DX12 Performance Discussion And Analysis Thread

Its interessant to see that, Async was seems more used in consoles even in FarCry Primal . Same for Doom, But it seems to dont be enabled in Doom or FCP in the PC version ?.

Maybe they need Vulkan for Doom. Hopefully it comes out relatively soon...
 
In general i dont see interest on posting thing from them, but in this case
http://wccftech.com/async-compute-p...tting-performance-target-in-doom-on-consoles/

Its interessant to see that, Async was seems more used in consoles even in FarCry Primal . Same for Doom, But it seems to dont be enabled in Doom or FCP in the PC version ?.
Does OpenGL have the necessary extensions to use async anyway? Vulkan-version probably will have it, I think, especially since id was onboard at RX 480 show
 
In general i dont see interest on posting thing from them, but in this case
http://wccftech.com/async-compute-p...tting-performance-target-in-doom-on-consoles/

Its interessant to see that, Async was seems more used in consoles even in FarCry Primal . Same for Doom, But it seems to dont be enabled in Doom or FCP in the PC version ?.

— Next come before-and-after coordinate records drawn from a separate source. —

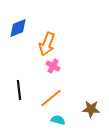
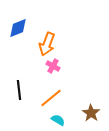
brown star: moved 4 px down; rotated 30 degrees clockwise
cyan semicircle: rotated 16 degrees clockwise
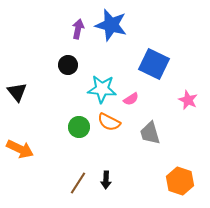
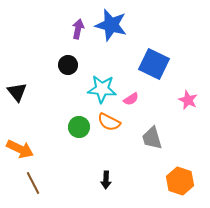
gray trapezoid: moved 2 px right, 5 px down
brown line: moved 45 px left; rotated 60 degrees counterclockwise
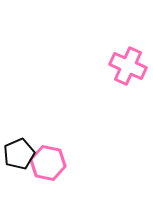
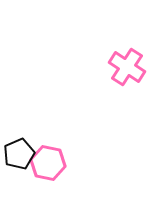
pink cross: moved 1 px left, 1 px down; rotated 9 degrees clockwise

Yeah, developers love Async Compute, especially the ones that have to also release console versions of their games. Looking forward to seeing it and Dx12 get more use in the future. Also nice to see AMD's GPU Intrinsics getting a lot of praise.

Regards,
SB
 
It's a lot harder to see gains of async compute on PC than Consoles as you have to tune for gazillion different configurations. Also if most GPUs (Nvidia / Intel) don't support it then there's no incentive for gamedevs to add it for PC.
 
I believe it was intended to be a perf feature. Just supporting it but not seeing any benefits on all platforms wouldn't do any favors to its wide adoption. Or you could argue they already coded it for consoles so it's just a matter of enabling a "flag" with some added scalability for PCs.
 
I believe it was intended to be a perf feature. Just supporting it but not seeing any benefits on all platforms wouldn't do any favors to its wide adoption. Or you could argue they already coded it for consoles so it's just a matter of enabling a "flag" with some added scalability for PCs.

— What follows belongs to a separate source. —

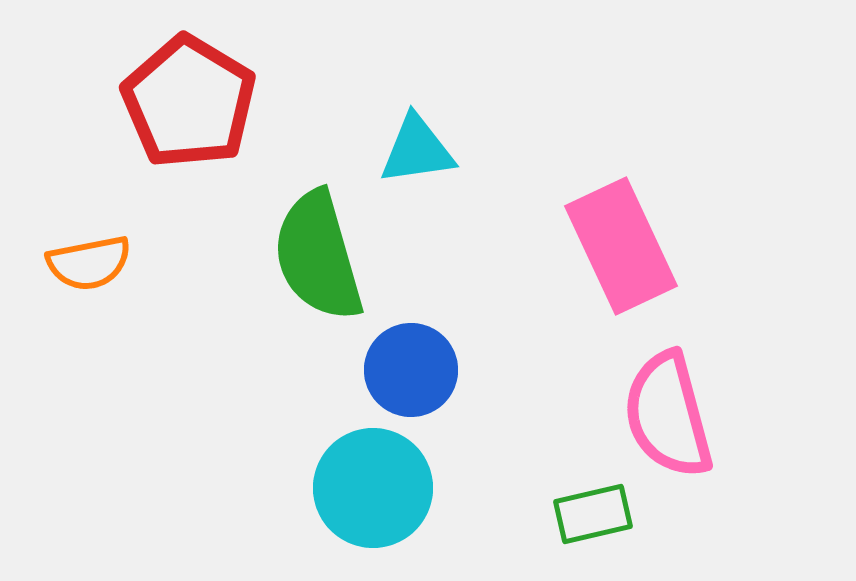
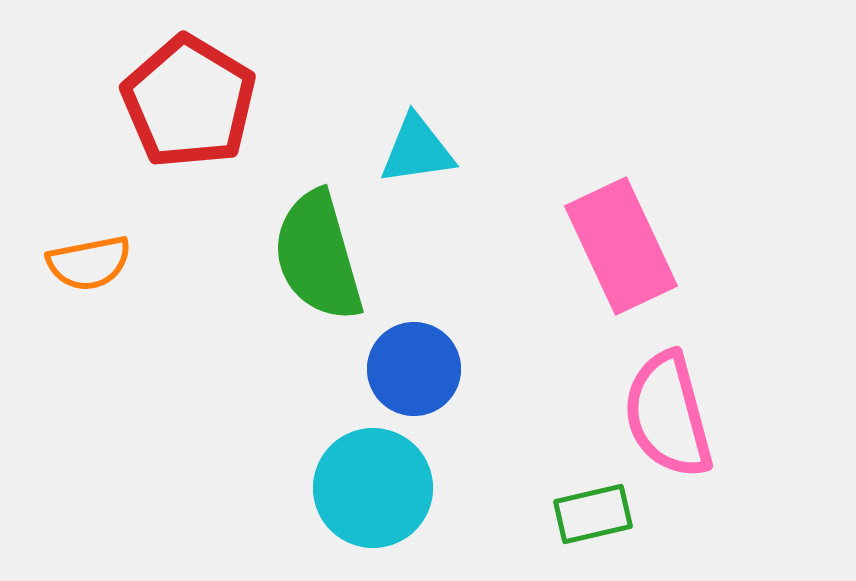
blue circle: moved 3 px right, 1 px up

Well some developpers speak about 10-15% peformance gain on PC games (DeusEX developpers ). But all "games" will not benefit of it the same way, but specially developpers need to know how to achieve it and how to work with it. Its not a magic button. And traditionnaly, as console have allways been more limited in power, developpers try all they can for gain here and there some ms of render time.



(Can start page 53 for some example, even if Async chapters start before )
http://32ipi028l5q82yhj72224m8j.wpe...oads/2016/03/d3d12_vulkan_lessons_learned.pdf


Anyway, one question, could DX12 support or allready support out of order rasterization ? ( dont know what the state of Nvidia on this, but AMD have added it to Vulkan ) http://gpuopen.com/unlock-the-rasterizer-with-out-of-order-rasterization/
 
Last edited:
Additionally according to Oxide games, it wasn't difficult nor did it take long to enable Async Compute in AOTS.

So it's most likely a myth that it is difficult to use on PC. Performance is going to vary on a game by game basis, however. Oxide got a 15% performance boost with AOTS. Doom on console got a 18.75% to 31.25% (3ms to 5ms out of a 16ms rendering time, although that may be with AMD Intrinsics in addition to Async Compute) performance boost on consoles if I'm reading that correctly. Doom doesn't use Dx12, however, so we'll have to wait until the Vulcan version hits to see how and if Async Compute is enabled for Doom on PC.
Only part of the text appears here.